ISBN-13: 9780739175026

This volume of interdisciplinary essays reflect current contributions to literary anthropology. Novel Approaches to Anthropology: Contributions to Literary Anthropology showcases the myriad ways that anthropologists bring their disciplinary perspectives, theories, concepts, and pedagogical strategies to interpreting fiction and travel writing written in the past and present. The authors integrate insights from the reflexive deconstructive turn in anthropology and from critical Marxist and feminist approaches that ground interpretation in the political, economic, and social constraints and experiences of everyday life. The contributors share the view that fiction, like all artistic expression, is rooted in specific historical and cultural contexts. Literature, like all artistic expression, stimulates a critical imagination by allowing readers to take a fresh look at their own society and culture.
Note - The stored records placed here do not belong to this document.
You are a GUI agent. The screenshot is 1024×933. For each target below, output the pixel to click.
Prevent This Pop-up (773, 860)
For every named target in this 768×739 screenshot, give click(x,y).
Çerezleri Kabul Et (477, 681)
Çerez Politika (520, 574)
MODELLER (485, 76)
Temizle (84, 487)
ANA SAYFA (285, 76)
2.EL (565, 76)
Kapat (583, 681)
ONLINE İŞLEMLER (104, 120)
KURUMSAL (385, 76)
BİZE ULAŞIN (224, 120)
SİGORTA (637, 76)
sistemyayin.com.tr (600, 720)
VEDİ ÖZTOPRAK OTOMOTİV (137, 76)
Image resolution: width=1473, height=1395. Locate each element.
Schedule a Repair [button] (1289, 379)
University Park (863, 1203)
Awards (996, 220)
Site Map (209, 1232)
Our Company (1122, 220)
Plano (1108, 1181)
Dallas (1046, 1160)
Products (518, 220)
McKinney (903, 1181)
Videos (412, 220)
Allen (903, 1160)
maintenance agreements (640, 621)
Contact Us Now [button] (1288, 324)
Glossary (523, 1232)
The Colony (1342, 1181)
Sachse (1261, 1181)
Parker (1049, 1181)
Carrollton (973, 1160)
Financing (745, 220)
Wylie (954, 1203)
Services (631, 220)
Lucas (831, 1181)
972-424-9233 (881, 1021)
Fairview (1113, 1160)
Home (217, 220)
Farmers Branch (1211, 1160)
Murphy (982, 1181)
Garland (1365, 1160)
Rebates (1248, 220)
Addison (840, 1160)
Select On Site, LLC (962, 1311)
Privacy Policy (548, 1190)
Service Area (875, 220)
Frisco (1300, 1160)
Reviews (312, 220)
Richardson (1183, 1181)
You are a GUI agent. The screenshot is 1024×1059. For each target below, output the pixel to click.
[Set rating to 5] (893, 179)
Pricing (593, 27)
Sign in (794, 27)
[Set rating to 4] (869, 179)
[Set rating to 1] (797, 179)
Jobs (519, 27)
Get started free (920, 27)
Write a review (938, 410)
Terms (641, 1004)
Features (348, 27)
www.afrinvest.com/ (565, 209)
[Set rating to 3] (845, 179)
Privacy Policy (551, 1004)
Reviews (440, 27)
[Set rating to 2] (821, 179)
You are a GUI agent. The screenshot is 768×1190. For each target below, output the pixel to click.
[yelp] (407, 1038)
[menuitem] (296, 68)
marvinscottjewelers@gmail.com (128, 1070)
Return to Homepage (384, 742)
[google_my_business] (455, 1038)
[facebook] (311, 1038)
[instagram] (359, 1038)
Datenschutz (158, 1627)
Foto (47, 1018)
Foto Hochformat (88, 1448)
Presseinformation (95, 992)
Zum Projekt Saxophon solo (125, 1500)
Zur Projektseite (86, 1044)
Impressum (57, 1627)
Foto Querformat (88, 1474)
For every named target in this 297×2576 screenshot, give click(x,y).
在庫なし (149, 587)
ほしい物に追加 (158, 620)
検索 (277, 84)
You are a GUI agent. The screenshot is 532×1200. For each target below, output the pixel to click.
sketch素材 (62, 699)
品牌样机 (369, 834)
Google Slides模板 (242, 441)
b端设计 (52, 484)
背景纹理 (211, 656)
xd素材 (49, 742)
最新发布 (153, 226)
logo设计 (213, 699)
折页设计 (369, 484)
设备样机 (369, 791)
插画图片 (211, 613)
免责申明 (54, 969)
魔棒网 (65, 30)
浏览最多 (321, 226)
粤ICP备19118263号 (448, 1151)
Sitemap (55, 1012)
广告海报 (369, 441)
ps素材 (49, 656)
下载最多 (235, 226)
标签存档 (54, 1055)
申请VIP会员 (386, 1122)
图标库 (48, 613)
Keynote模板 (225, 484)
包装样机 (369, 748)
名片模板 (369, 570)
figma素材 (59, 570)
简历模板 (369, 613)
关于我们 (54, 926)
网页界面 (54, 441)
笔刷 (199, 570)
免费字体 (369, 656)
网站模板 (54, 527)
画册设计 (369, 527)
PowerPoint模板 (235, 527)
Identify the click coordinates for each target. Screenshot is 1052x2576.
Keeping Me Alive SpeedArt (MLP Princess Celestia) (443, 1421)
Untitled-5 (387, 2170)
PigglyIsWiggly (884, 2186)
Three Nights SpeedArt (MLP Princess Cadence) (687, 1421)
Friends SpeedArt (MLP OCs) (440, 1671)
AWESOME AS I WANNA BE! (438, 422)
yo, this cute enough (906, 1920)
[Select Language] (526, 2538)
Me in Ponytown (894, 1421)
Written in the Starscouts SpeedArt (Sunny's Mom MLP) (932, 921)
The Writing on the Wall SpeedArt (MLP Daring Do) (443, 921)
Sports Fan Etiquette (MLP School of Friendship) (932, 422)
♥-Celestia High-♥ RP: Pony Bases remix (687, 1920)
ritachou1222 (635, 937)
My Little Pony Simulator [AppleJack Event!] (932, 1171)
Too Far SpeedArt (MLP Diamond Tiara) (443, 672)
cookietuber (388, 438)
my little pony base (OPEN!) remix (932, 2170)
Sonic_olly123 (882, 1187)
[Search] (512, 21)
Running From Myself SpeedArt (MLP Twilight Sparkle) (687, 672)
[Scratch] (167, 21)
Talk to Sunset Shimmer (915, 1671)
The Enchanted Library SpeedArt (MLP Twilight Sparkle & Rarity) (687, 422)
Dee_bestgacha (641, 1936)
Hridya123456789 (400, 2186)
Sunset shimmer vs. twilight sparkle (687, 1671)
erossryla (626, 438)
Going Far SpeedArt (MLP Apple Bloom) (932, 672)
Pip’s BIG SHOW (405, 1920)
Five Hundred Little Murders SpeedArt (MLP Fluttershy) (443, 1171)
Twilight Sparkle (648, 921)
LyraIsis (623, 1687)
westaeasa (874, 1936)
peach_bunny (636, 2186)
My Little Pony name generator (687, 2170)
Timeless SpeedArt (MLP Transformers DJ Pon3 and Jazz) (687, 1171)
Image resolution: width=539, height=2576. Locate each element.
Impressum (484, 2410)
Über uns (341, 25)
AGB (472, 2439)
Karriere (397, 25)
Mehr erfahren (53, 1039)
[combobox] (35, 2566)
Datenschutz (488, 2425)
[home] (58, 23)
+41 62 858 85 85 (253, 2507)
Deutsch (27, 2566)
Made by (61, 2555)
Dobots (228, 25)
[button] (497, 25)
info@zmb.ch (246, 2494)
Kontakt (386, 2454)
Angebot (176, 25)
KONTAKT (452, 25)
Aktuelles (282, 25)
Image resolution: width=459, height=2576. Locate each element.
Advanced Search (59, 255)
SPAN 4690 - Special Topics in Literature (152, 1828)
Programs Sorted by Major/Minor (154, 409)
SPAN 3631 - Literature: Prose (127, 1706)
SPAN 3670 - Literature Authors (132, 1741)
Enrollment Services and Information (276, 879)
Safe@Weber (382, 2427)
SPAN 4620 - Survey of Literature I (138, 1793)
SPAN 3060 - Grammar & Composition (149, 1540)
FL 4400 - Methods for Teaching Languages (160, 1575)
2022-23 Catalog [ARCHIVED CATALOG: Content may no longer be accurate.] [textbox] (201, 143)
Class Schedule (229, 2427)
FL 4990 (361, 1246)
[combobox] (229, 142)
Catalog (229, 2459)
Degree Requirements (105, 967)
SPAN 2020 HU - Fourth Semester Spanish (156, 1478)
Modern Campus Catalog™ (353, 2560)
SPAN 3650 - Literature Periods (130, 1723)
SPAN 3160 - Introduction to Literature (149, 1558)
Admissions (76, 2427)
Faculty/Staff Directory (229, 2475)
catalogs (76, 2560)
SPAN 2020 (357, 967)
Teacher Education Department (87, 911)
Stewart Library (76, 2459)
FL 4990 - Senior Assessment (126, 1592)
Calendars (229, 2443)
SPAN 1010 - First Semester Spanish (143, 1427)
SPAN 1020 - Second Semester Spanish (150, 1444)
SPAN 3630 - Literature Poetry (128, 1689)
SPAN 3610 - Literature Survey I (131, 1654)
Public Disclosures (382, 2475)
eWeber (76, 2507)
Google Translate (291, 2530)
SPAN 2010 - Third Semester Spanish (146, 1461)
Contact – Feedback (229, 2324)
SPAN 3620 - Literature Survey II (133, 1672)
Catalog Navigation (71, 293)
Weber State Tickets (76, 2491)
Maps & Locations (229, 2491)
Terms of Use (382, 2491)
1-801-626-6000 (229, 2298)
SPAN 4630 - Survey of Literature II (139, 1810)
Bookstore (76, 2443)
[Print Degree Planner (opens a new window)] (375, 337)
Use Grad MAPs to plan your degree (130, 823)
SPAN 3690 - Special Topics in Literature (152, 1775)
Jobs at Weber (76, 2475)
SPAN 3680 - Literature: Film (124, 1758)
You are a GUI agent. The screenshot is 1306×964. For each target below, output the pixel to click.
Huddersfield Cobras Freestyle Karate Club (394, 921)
The subfield of literary anthropology logically connects the study of culture shared by literary studies and humanistic anthropology. Cohen presents seven articles covering this nexus with topics from the 18th, 19th, and 20th centuries. A common theme in the essays is how specific literature can provide, particularly to students, superb introductions to social and cultural customs, beliefs, artifacts, behavior, and roles. From literature, the seven contributors (six from the US) examine Laurence Sterne's Tristram Shandy, William Defoe, Harriet Martineau, Mark Twain, the Jamaican author Jean Rhys, minor 20th-century Irish authors, and 20th-century Southeast Asian authors. In the Sterne article, Ray McDermott compares and contrasts Sterne's culturally rich presentation of 18th-century England with Charles Frake's 1964 ethnography of Subanun religious life in the Philippines, a fascinating treatment examining methodology, approach, and content. The other articles (by Mary-Elizabeth Reeve, Cohen, David Surrey, John W. Pulis, Helena Wulff, and Ward Keeler) are likewise fascinating, each with in-depth insights into cultural life and of cultural analysis. The level of scholarly writing suggests an intended audience of advanced undergraduates to professors. Cohen's introduction prepares readers for the dazzling display that follows. Summing Up: Highly recommended. Upper-division undergraduates and above.